LLD Note
Why Async Jobs Exist
Some work is too slow, unreliable, or bursty for the request path. Sending emails, generating reports, calling third-party APIs, transcoding media, syncing search indexes, and processing webhooks should not keep a user request open until every downstream dependency succeeds.
The API should accept the intent, create a durable job, and return a stable job id. From that point onward, workers can process the job independently while the caller checks status, receives a callback, or observes the final result later.
- Use synchronous APIs for validation and durable acceptance.
- Use background workers for slow, retryable, and dependency-heavy work.
- Keep the job store as the source of truth, not the queue message.
LLD Note
Durable Job Record and Idempotency
The job row is created before any queue message is trusted. It stores the state machine, payload reference, idempotency key, attempt count, max attempts, schedule time, lock metadata, error summary, and result reference.
Idempotency prevents duplicate API submissions and duplicate worker execution from creating duplicate side effects. A duplicate create request should return the existing job id; a duplicate worker attempt should observe prior side-effect records or use provider idempotency keys.
- Unique caller plus idempotency key prevents duplicate job creation.
- Handlers must be safe to run more than once after worker crash or lease expiry.
- Payload should be versioned so old queued jobs can still be interpreted after deploys.
LLD Note
Worker Claiming, Leases, and Visibility Timeout
Workers should not assume that receiving a queue message means they own the job. Ownership is created by an atomic claim in the job store, usually by moving an eligible job into Running with lockOwner and lockExpiresAt.
The lease protects against worker crashes. If a worker dies, the lock expires and another worker can reclaim the job. Long-running jobs must heartbeat or extend the lease before it expires.
- Only jobs in Created, Enqueued, RetryScheduled, or expired Running states can be claimed.
- A queue ack should happen after the durable job state is updated.
- Concurrency limits should exist per worker, job type, tenant, and dependency when needed.
LLD Note
Retry Policy, Backoff, DLQ, and Replay
Retry policy decides whether a failure deserves another attempt. Transient timeouts, 429s, and network errors usually retry; validation errors, permission failures, and permanent provider rejections should move directly to a terminal failed or DLQ state.
Retries need exponential backoff with jitter so a dependency outage does not cause every worker to retry at the same time. Once attempts are exhausted, the job moves to DLQ with enough context for an operator to inspect and replay safely.
- Bound retries by max attempts and maximum age.
- Store error class and last failure message for support and alerting.
- Replay must preserve idempotency and should not bypass validation casually.
LLD Note
Observability and Operational Controls
A job system without telemetry becomes impossible to operate under load. Queue depth, queue lag, claim failures, attempt count, processing latency, success rate, retry rate, DLQ count, and worker heartbeat health should be visible per job type and tenant.

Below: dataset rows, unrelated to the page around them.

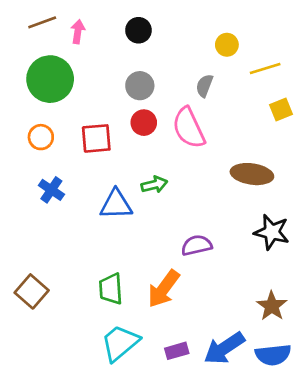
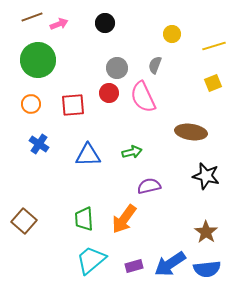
pink arrow: (78, 32) -> (59, 24), turned 60
yellow line: (265, 69) -> (214, 46), moved
gray circle: (140, 86) -> (117, 68), moved
green arrow: (154, 185) -> (132, 152), moved

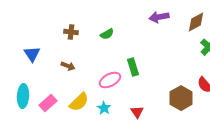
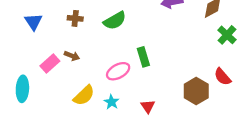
green semicircle: (107, 34) -> (115, 21), size x1.5
blue triangle: (32, 54) -> (33, 22), moved
pink rectangle: (48, 103) -> (50, 64), moved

Operational tools should support cancellation, priority changes, DLQ inspection, targeted replay, worker draining, and dependency circuit-breaker responses. These controls keep failures contained instead of letting a backlog spread through the whole platform.
- Emit one trace across API creation, queue publish, worker execution, and dependency call.
- Alert on queue age, DLQ growth, repeated poison jobs, and worker heartbeat gaps.
- Use dashboards to distinguish queue backlog from dependency outage and worker capacity shortage.